“Pee bags” to the rescue

Dutch Railways passengers in January 2007.

Facing down complaints that its new short-hop “Sprinter” trains don’t have bathrooms, Dutch National Railways announced Friday that it will provide plastic bags to riders in emergency situations.

The so-called “pee bags” are high-tech contraptions, The Associated Press reports.

According to the AP:

The bags have a cup-shaped plastic top and contain a highly absorbent material that turns urine into a gel-like mixture. After use the bags can be sealed and thrown in the trash.

The bags will be available from the train's driver or conductor, and passengers will be directed to use them in an unoccupied driver's cabin at the back of the train, Agence France-Presse reports.

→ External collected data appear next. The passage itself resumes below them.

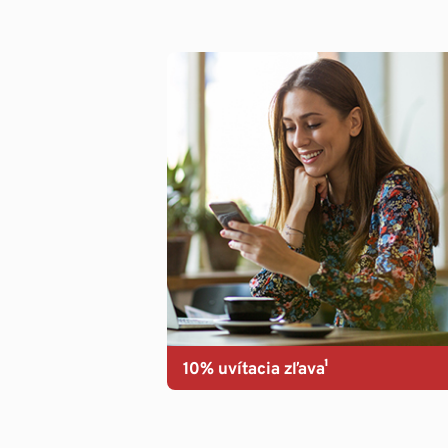
10% uvítacia zľava¹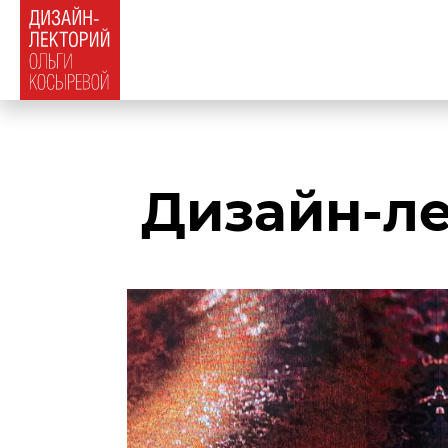
Дизайн-л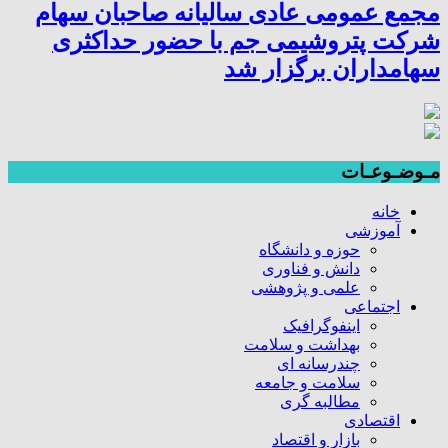
مجمع عمومی عادی سالیانه صاحبان سهام
شرکت پتروشیمی جم با حضور حداکثری
سهامداران برگزار شد
مـوضـوعـات
خانه
آموزشی
حوزه و دانشگاه
دانش و فناوری
علمی و پژوهشی
اجتماعی
اینفوگرافیک
بهداشت و سلامت
چندرسانه ای
سلامت و جامعه
مطالبه گری
اقتصادی
بازار و اقتصاد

The bags are intended for use during emergencies, such as power failures, which might strand passengers between stations for hours, the BBC reports. Under normal conditions, Sprinter trains stop at stations, most of which have public toilets, every 5 to 10 minutes.

"When you have to wait three or four hours on a train, then it is quite logical you have some people aboard who need to go to a restroom," spokesman Jeroen von Geusau told the BBC.

Dutch train drivers said they were revolted by the idea of passengers using their workspace as a toilet, AFP reports.

''When I first heard about it, I thought it was a joke,'' Wim Eilert of the country's driver's union told AFP.